I can give you basic instructions and links to freeware tools if you like, just hit me up on MSN or Skype.
Personally I use tools from Comodo, Piriform and Javacool, in case anyone wonders what exactly I am going to recommend.


----------



## oftheherd1 (Feb 15, 2012)

Sounds like fenglong is on the right track for you.

I don't know the laws in the UK.  Facebook (FB) has an obligation to try and prevent that sort of thing on their site.  It is considered a form of stalking.  Best not to use a tool that retaliates as that sort of person tends to be confrontational and vicious (behind a computer at least, less often elsewhere).  It sounds as if they have some computer tools and some knowledge of how to use them.  FB may not choose to use them, but they can do some things to trace the person and block the person, again, depending on how skillfuly they are.

Good luck with it.  It will likely take time and be difficult no matter.


----------



## MJS (Feb 15, 2012)

Jenna said:


> Does anyone have experience of best practices for fighting back against online harassment / stalking?
> 
> I will say I absolutely detest Facebook now and would never go back and left it some time ago due to persistent harassment which I must bring upon myself by who I am and but a friend noticed last night that someone had created a fake Facebook page using my name and was trying to add them. I have had to make another account and report this to Facebook though I do not think these resolutions work quickly, if at all. I have also had notifications that someone is trying to reset passwords on my hotmail and my gmail account.
> 
> ...



Sucks doesnt it!  Knowing that there're people out there, who can screw with you, and the odds of you finding out who they are, depending on the situation, are slim to none.  Yup, its certainly sucks.  Taking the steps to ensure your identity is safe is so important, its not even funny.  Make sure that passwords are ones that are hard to figure out.  Its good to include a mix of cap/non cap letters, some numbers and symbols as well.  As for FB...I caved after some people I worked with, talked me into opening an acct.  To be honest, I'm on for less than 20 min a day, if that.  I don't update my status with every move I make.  IMO, thats stupid and asking for trouble.  Why do you want the world to know what you're doing?  Frankly I dont care...LOL.  I have no personal info listed, nor do I post pics.  So, yeah, its kinda dumb for me to have one..LOL.  However, I am able to keep in touch with friends that I don't see often or anymore, due to where everyone lives.  So, thats 1 plus. 

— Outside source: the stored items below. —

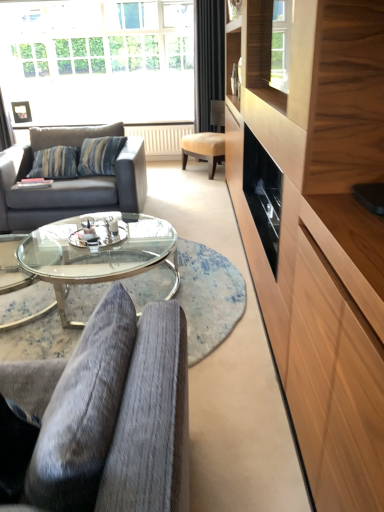 Question: Is point (340, 458) positioned closer to the camera than point (122, 180)?

Choices:
 (A) farther
 (B) closer

Answer: (B)

Question: Is wooden cabinet at right inside or outside of gray fabric couch at left?

Choices:
 (A) outside
 (B) inside

Answer: (A)

Question: Which object is positioned closest to the transparent glass coffee table at center?

Choices:
 (A) black velvet curtain at upper center
 (B) transparent glass window at upper center
 (C) wooden cabinet at right
 (D) velvet grey armchair at center, which appears as the second chair when viewed from the back
 (E) gray fabric couch at left

Answer: (E)

Question: Which is farther from the transparent glass window at upper center?

Choices:
 (A) transparent glass coffee table at center
 (B) black velvet curtain at upper center
 (C) wooden cabinet at right
 (D) beige leather chair at center, the first chair positioned from the back
 (E) velvet grey armchair at center, the 1th chair viewed from the front

Answer: (E) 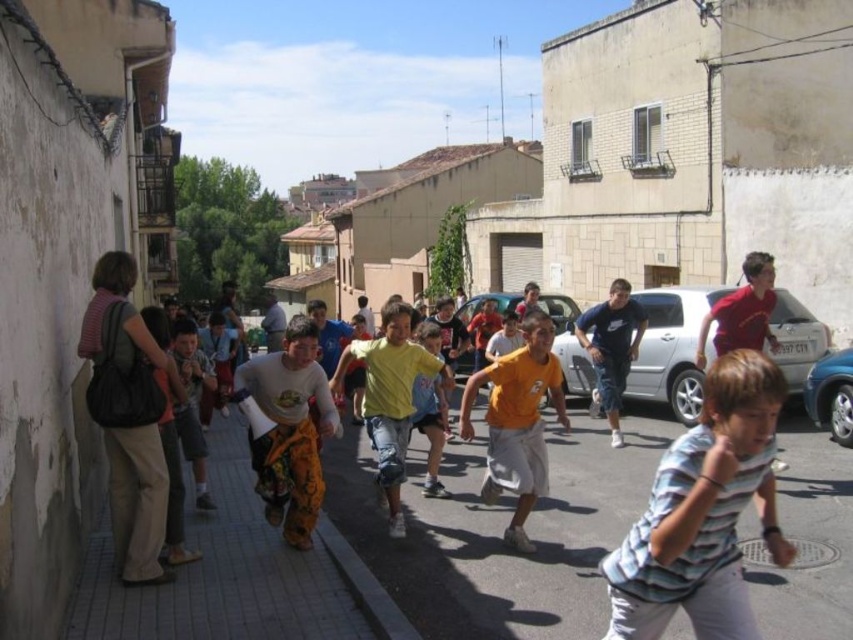 Is gray asphalt at center shorter than orange cotton shirt at center?

Correct, gray asphalt at center is not as tall as orange cotton shirt at center.

Is point (792, 612) behind point (500, 456)?

No, it is not.

Where is `gray asphalt at center`? The width and height of the screenshot is (853, 640). gray asphalt at center is located at coordinates (500, 531).

Does striped cotton shirt at center appear over orange cotton shirt at center?

Actually, striped cotton shirt at center is below orange cotton shirt at center.

Can you confirm if striped cotton shirt at center is positioned below orange cotton shirt at center?

Yes.

This screenshot has height=640, width=853. What do you see at coordinates (703, 513) in the screenshot? I see `striped cotton shirt at center` at bounding box center [703, 513].

Where is `striped cotton shirt at center`? This screenshot has height=640, width=853. striped cotton shirt at center is located at coordinates (703, 513).

Is gray asphalt at center bigger than brown brick pavement at lower left?

Actually, gray asphalt at center might be smaller than brown brick pavement at lower left.

In the scene shown: Who is taller, gray asphalt at center or brown brick pavement at lower left?

brown brick pavement at lower left is taller.

Between point (494, 620) and point (265, 572), which one is positioned in front?

Point (494, 620) is in front.

Identify the location of gray asphalt at center. (500, 531). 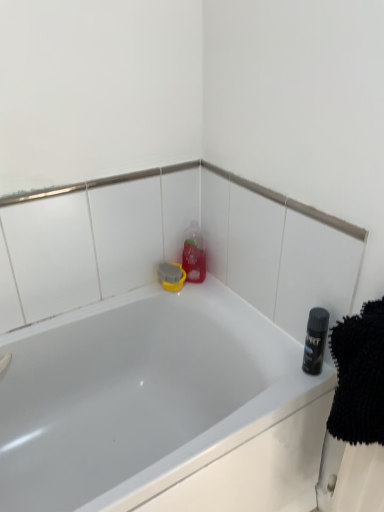 Question: Can you confirm if white glossy bathtub at center is wider than shiny black can at right?

Choices:
 (A) no
 (B) yes

Answer: (B)

Question: Does white glossy bathtub at center have a lesser width compared to shiny black can at right?

Choices:
 (A) yes
 (B) no

Answer: (B)

Question: Is white glossy bathtub at center smaller than shiny black can at right?

Choices:
 (A) no
 (B) yes

Answer: (A)

Question: Is white glossy bathtub at center positioned in front of shiny black can at right?

Choices:
 (A) yes
 (B) no

Answer: (A)

Question: Can you confirm if white glossy bathtub at center is bigger than shiny black can at right?

Choices:
 (A) no
 (B) yes

Answer: (B)

Question: Can you confirm if white glossy bathtub at center is positioned to the right of shiny black can at right?

Choices:
 (A) yes
 (B) no

Answer: (B)

Question: Is shiny black can at right placed right next to white glossy bathtub at center?

Choices:
 (A) yes
 (B) no

Answer: (B)

Question: Does shiny black can at right have a larger size compared to white glossy bathtub at center?

Choices:
 (A) no
 (B) yes

Answer: (A)

Question: Is shiny black can at right smaller than white glossy bathtub at center?

Choices:
 (A) yes
 (B) no

Answer: (A)

Question: From a real-world perspective, is shiny black can at right positioned over white glossy bathtub at center based on gravity?

Choices:
 (A) yes
 (B) no

Answer: (A)

Question: Is shiny black can at right wider than white glossy bathtub at center?

Choices:
 (A) yes
 (B) no

Answer: (B)

Question: Is shiny black can at right outside white glossy bathtub at center?

Choices:
 (A) yes
 (B) no

Answer: (A)

Question: Is shiny black can at right to the right of translucent plastic bottle at upper center from the viewer's perspective?

Choices:
 (A) yes
 (B) no

Answer: (A)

In the end, 99% of it comes down to just being careful and cautious.  Of course, if someone is stalking you, harassing you, etc, IMHO, its a very good idea to document stuff with the police.  Having that paper trail is important.


----------



## Flying Crane (Feb 15, 2012)

Hi Jenna,

My answer is simple: stay off of places like Facebook.  I've never been there, my only online communities that I am involved in are Martialtalk and Kenpotalk.

I still don't have a cell phone and I'm fighting desperately to keep it that way.  I'm not at all convinced that all this technology and being cyberly connected are such good things as those selling them want us to believe.

hope things work out for you.


----------



## Xue Sheng (Feb 15, 2012)

Do not give out any information that you do not want to share with 1,000,000,000,000,000,000 people who you cannot trust.

And even though there are those that feel it is necessary to use your real name is such places..... don't. If they insist, don't go there.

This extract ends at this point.